● Activity
Images are to be excluded, and the rest of the data repeated exactly.

● Material provided

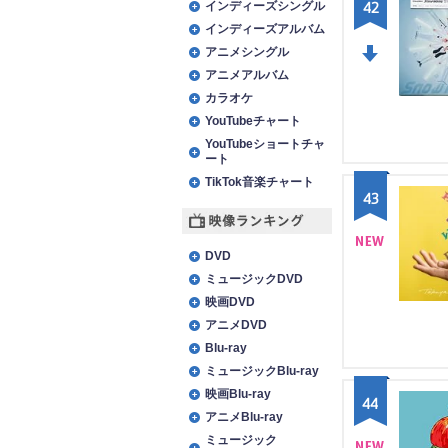
42
インディーズシングル
インディーズアルバム
アニメシングル
アニメアルバム
DO
カラオケ
WN
YouTubeチャート
YouTubeショートチャ
ート
TikTok音楽チャート
43
映像ランキング
DVD
NE
ミュージックDVD
W
映画DVD
アニメDVD
Blu-ray
ミュージックBlu-ray
映画Blu-ray
44
アニメBlu-ray
ミュージック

● Answer for the task
42
インディーズシングル
インディーズアルバム
アニメシングル
アニメアルバム
DO
カラオケ
WN
YouTubeチャート
YouTubeショートチャ
ート
TikTok音楽チャート
43
映像ランキング
DVD
NE
ミュージックDVD
W
映画DVD
アニメDVD
Blu-ray
ミュージックBlu-ray
映画Blu-ray
44
アニメBlu-ray
ミュージック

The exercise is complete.